But i was just wondering what people saw in this?
I can only tell you what I saw in it.
First, there is the innovation factor.
I am not a fan of innovation for its own sake, but here the technique used serves a very valid purpose: to convey a story as intimately as possible, to produce a direct - rather than intellectually mediated - impact on the viewer.
(You cannot narrate a story like this in such a short time by using a traditional narrative technique - and expect it to be effective.)
You feel as if you were really inside that man's mind/world - a post-apocalyptic world where your memories are the only thing you have left of your previous Self, of your previous humanity.
Secondly, and I think this is very important, it shows cinema as the art of visual narration at its best. Many seem to think that it's the possibility of countless special effects what makes cinema so great. But no "special effects" can match the sheer imagination of an individual.
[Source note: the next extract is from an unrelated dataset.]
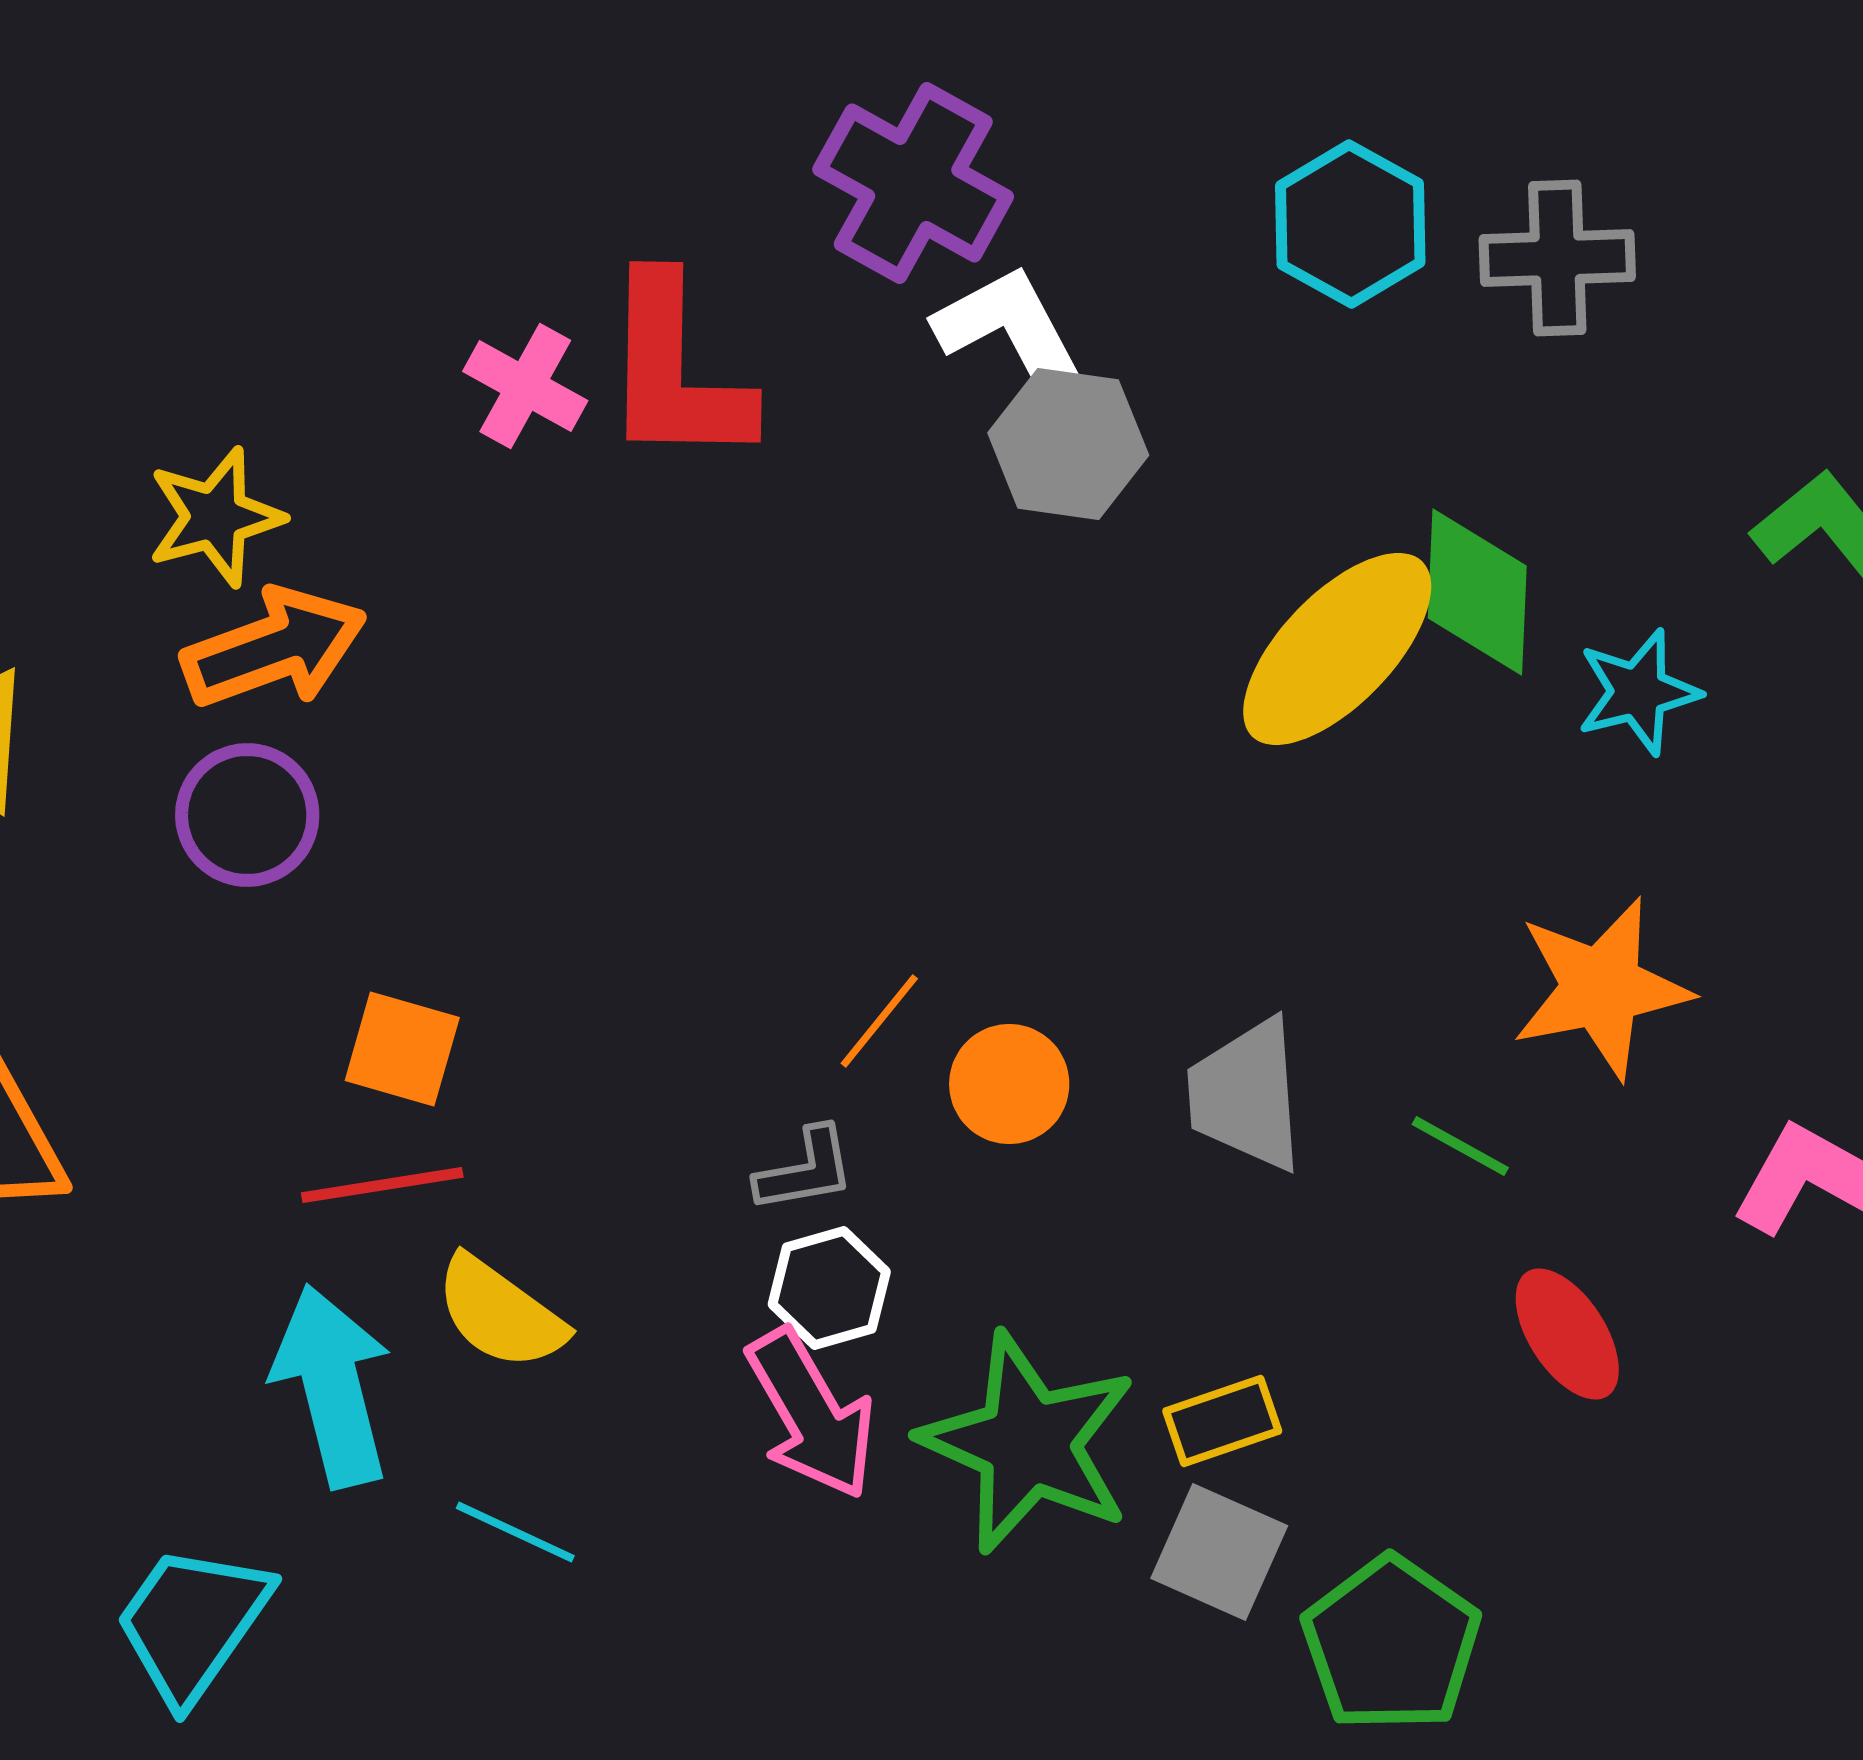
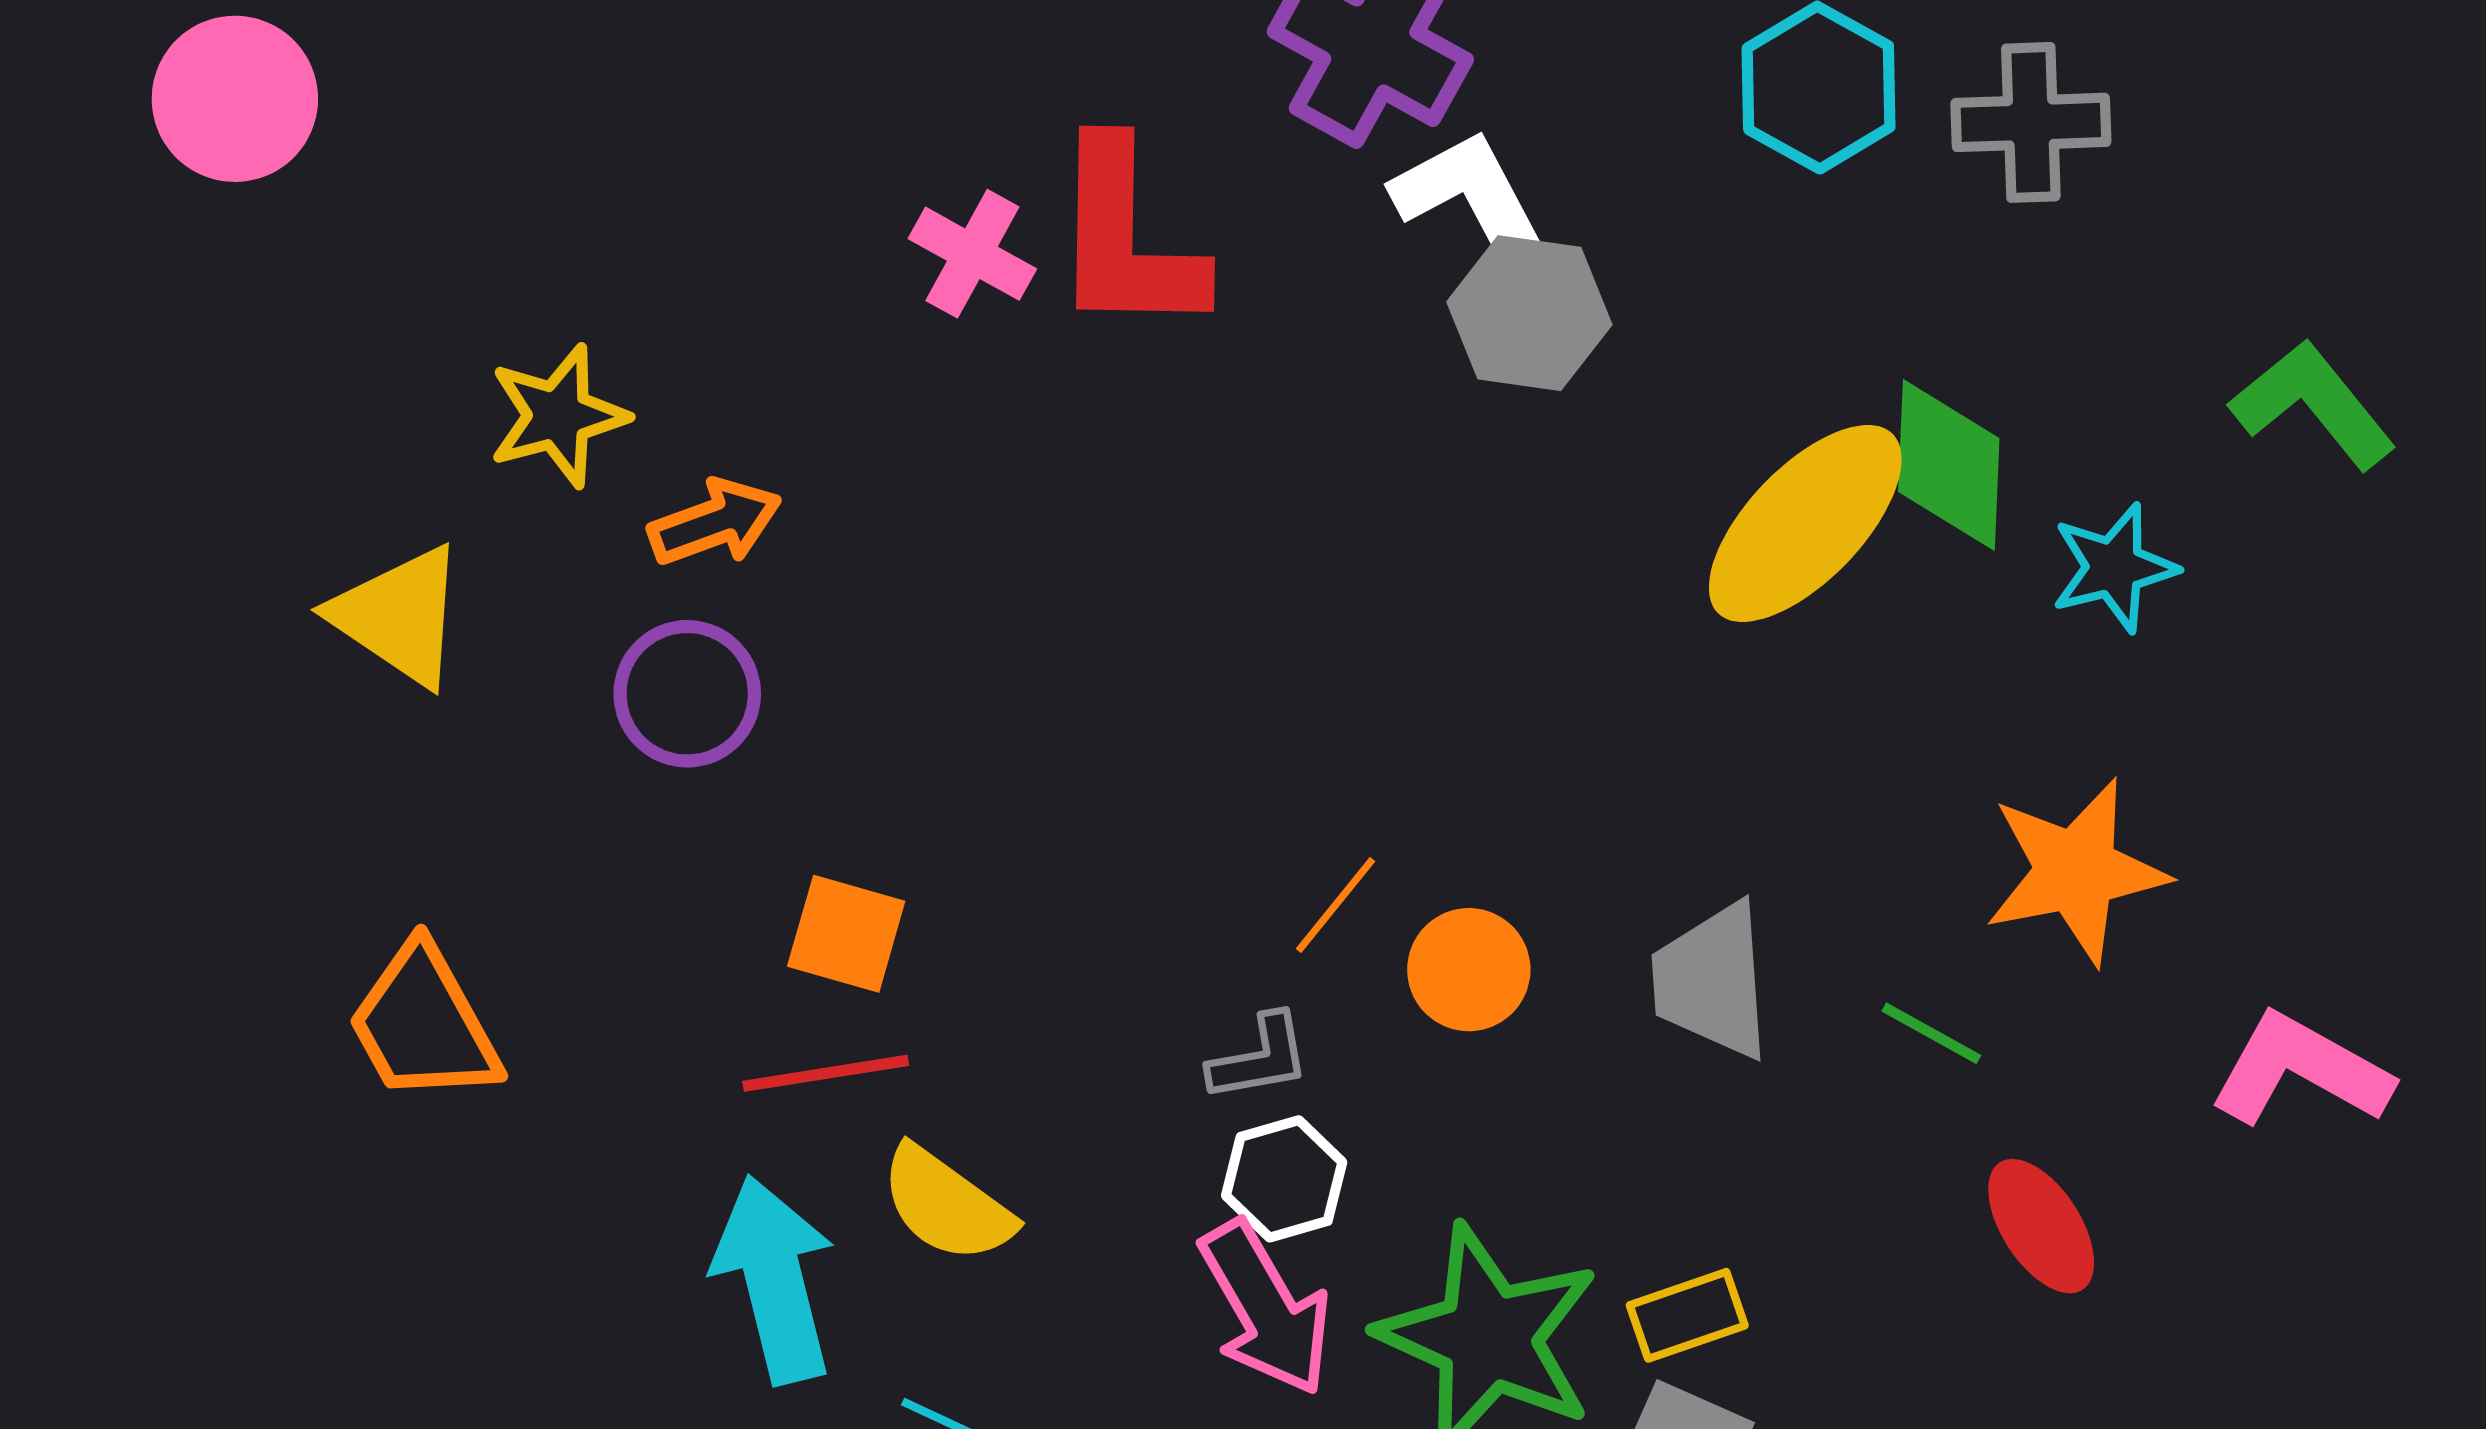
yellow star: (215, 517) -> (558, 416), moved
orange arrow: (274, 648) -> (715, 522), size x0.7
This film, on the other hand, achieves its effect by NOT emulating the seeming continuous stream of imagery that is our experience of life - by interrupting it. By doing so, it reduces it to what it really is: single images, constructed, sometimes misunderstood, often mysterious, always deceptive in their appearance. It is we who provide the seeming "continuity". If something interrupts the rhythm of that seeming streaming, we're left with fragments that show no more and no less than our yearning. (THAT is essentially what our lives are about: yearning for something to "come" that will match the vague images of something that "was".)
And of course, there is the subject matter itself. Not only was the possibility of WW III a very real concern in the minds of people in the early 1960s, but the devastation brought on by mankind still can speak to every one of us.
As for TIME (timespace), it is the greatest enigma of all, to which we are all captive.